# taz.de -- Rente für Menschenhandelsopfer: Ein Fall, der Hoffnung macht
       
       > Erstmals bekommt eine ehemalige Zwangsprostituierte aufgrund
       > posttraumatischer Gesundheitsstörungen Entschädigung zugesprochen.
       
 (IMG) Bild: Straßenprostitution in Hamburg St. Georg
       
       HAMBURG taz | Es sind nur 280 Euro. Pro Monat. Zu wenig zum Leben. Und
       trotzdem steckt in der kleinen Grundrente ein großes Maß Hoffnung.
       Katharina Meiser von der Hamburger "Koordinierungsstelle gegen
       Frauenhandel" (Koofra) spricht deshalb von "Durchbruch", von "Ermutigung"

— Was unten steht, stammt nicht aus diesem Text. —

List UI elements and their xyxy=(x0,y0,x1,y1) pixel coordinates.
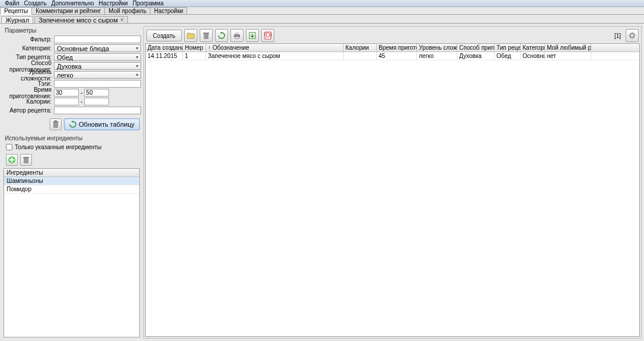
chevron-down-icon: ▼ xyxy=(135,73,139,77)
cell-time: 45 xyxy=(377,52,417,60)
clear-button[interactable] xyxy=(50,118,62,130)
menu-create[interactable]: Создать xyxy=(22,0,49,7)
create-button[interactable]: Создать xyxy=(146,30,182,41)
cell-date: 14.11.2015 xyxy=(146,52,183,60)
range-separator: - xyxy=(79,89,84,96)
right-panel: Создать PDF [1] Дата создания Номер ↑ Об… xyxy=(143,26,642,339)
refresh-grid-button[interactable] xyxy=(215,29,228,42)
col-header-name[interactable]: ↑ Обозначение xyxy=(206,44,344,52)
tab-profile[interactable]: Мой профиль xyxy=(104,7,150,14)
cell-category: Основны... xyxy=(521,52,545,60)
category-label: Категория: xyxy=(2,45,54,52)
menu-settings[interactable]: Настройки xyxy=(97,0,130,7)
col-header-number[interactable]: Номер xyxy=(183,44,206,52)
svg-rect-2 xyxy=(55,120,57,121)
svg-rect-4 xyxy=(24,158,28,163)
tab-recipes[interactable]: Рецепты xyxy=(0,7,32,15)
page-info: [1] xyxy=(614,33,623,39)
params-title: Параметры xyxy=(2,26,141,35)
trash-icon xyxy=(52,120,60,128)
ingredients-list: Ингредиенты Шампиньоны Помидор xyxy=(4,168,140,337)
pdf-button[interactable]: PDF xyxy=(261,29,274,42)
cell-number: 1 xyxy=(183,52,206,60)
svg-text:PDF: PDF xyxy=(264,31,272,38)
col-header-calories[interactable]: Калории xyxy=(344,44,377,52)
cell-name: Запеченное мясо с сыром xyxy=(206,52,344,60)
refresh-icon xyxy=(217,31,226,40)
menu-additional[interactable]: Дополнительно xyxy=(49,0,97,7)
category-select[interactable]: Основные блюда▼ xyxy=(54,44,141,52)
remove-ingredient-button[interactable] xyxy=(20,154,32,166)
svg-rect-1 xyxy=(53,121,59,123)
cell-type: Обед xyxy=(495,52,521,60)
menubar: Файл Создать Дополнительно Настройки Про… xyxy=(0,0,644,7)
tab-comments[interactable]: Комментарии и рейтинг xyxy=(31,7,105,14)
cell-calories xyxy=(344,52,377,60)
author-input[interactable] xyxy=(54,107,141,114)
ingredient-row[interactable]: Шампиньоны xyxy=(4,177,139,185)
table-row[interactable]: 14.11.2015 1 Запеченное мясо с сыром 45 … xyxy=(146,52,639,60)
col-header-date[interactable]: Дата создания xyxy=(146,44,183,52)
chevron-down-icon: ▼ xyxy=(135,46,139,50)
menu-program[interactable]: Программа xyxy=(130,0,166,7)
col-header-type[interactable]: Тип рецепта xyxy=(495,44,521,52)
left-panel: Параметры Фильтр: Категория: Основные бл… xyxy=(2,26,141,339)
range-separator: - xyxy=(79,98,84,105)
cooking-method-select[interactable]: Духовка▼ xyxy=(54,62,141,70)
chevron-down-icon: ▼ xyxy=(135,55,139,59)
col-header-favorite[interactable]: Мой любимый рецепт xyxy=(545,44,591,52)
chevron-down-icon: ▼ xyxy=(135,64,139,68)
ingredients-header[interactable]: Ингредиенты xyxy=(4,169,139,177)
cell-method: Духовка xyxy=(457,52,495,60)
cal-to-input[interactable] xyxy=(84,98,109,105)
recipe-type-select[interactable]: Обед▼ xyxy=(54,53,141,61)
cell-difficulty: легко xyxy=(417,52,457,60)
svg-rect-9 xyxy=(235,33,239,34)
col-header-method[interactable]: Способ приготовл... xyxy=(457,44,495,52)
menu-file[interactable]: Файл xyxy=(2,0,22,7)
pdf-icon: PDF xyxy=(264,31,272,40)
export-icon xyxy=(248,31,257,40)
gear-icon xyxy=(628,31,636,40)
subtab-recipe[interactable]: Запеченное мясо с сыром × xyxy=(34,16,128,23)
filter-label: Фильтр: xyxy=(2,36,54,43)
author-label: Автор рецепта: xyxy=(2,107,54,114)
subtab-journal[interactable]: Журнал xyxy=(1,16,33,23)
delete-button[interactable] xyxy=(200,29,213,42)
tab-settings[interactable]: Настройки xyxy=(150,7,187,14)
open-button[interactable] xyxy=(184,29,197,42)
col-header-time[interactable]: Время приготовле... xyxy=(377,44,417,52)
print-button[interactable] xyxy=(230,29,243,42)
only-specified-label: Только указанные ингредиенты xyxy=(15,144,101,150)
col-header-difficulty[interactable]: Уровень сложности xyxy=(417,44,457,52)
trash-icon xyxy=(22,156,30,164)
refresh-button[interactable]: Обновить таблицу xyxy=(64,118,140,130)
cal-from-input[interactable] xyxy=(54,98,79,105)
time-to-input[interactable] xyxy=(84,89,109,96)
svg-rect-5 xyxy=(23,157,29,158)
calories-label: Калории: xyxy=(2,98,54,105)
refresh-icon xyxy=(69,121,76,128)
add-ingredient-button[interactable] xyxy=(6,154,18,166)
tags-input[interactable] xyxy=(54,80,141,88)
export-button[interactable] xyxy=(246,29,259,42)
difficulty-select[interactable]: легко▼ xyxy=(54,71,141,79)
plus-icon xyxy=(8,156,16,164)
ingredients-title: Используемые ингредиенты xyxy=(2,134,141,143)
svg-rect-10 xyxy=(235,37,239,38)
svg-rect-7 xyxy=(203,33,209,34)
svg-rect-0 xyxy=(53,123,58,128)
grid-header: Дата создания Номер ↑ Обозначение Калори… xyxy=(146,44,639,52)
col-header-category[interactable]: Категория xyxy=(521,44,545,52)
ingredient-row[interactable]: Помидор xyxy=(4,185,139,194)
toolbar: Создать PDF [1] xyxy=(145,28,640,43)
only-specified-checkbox[interactable] xyxy=(6,144,12,150)
sub-tabs: Журнал Запеченное мясо с сыром × xyxy=(0,15,644,24)
data-grid: Дата создания Номер ↑ Обозначение Калори… xyxy=(145,43,640,337)
print-icon xyxy=(233,31,241,40)
filter-input[interactable] xyxy=(54,36,141,43)
svg-rect-6 xyxy=(204,34,209,39)
time-from-input[interactable] xyxy=(54,89,79,96)
close-icon[interactable]: × xyxy=(120,17,124,23)
settings-grid-button[interactable] xyxy=(626,29,639,42)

       und einer "bundesweiten Signalwirkung".
       
       Erstmals wurde einer Frau, die aus Osteuropa eingeschleppt und in Hamburg
       zur Prostitution gezwungen wurde, eine lebenslange Entschädigung nach dem
       Opferentschädigungsgesetz (OEG) gewährt. Ein Fall, auf den sich andere
       Prostituierte werden berufen können.
       
       Über die Frau, die vor ein paar Jahren mit falschen Versprechungen in die
       Bundesrepublik gelotst wurde, darf wenig an die Öffentlichkeit gelangen.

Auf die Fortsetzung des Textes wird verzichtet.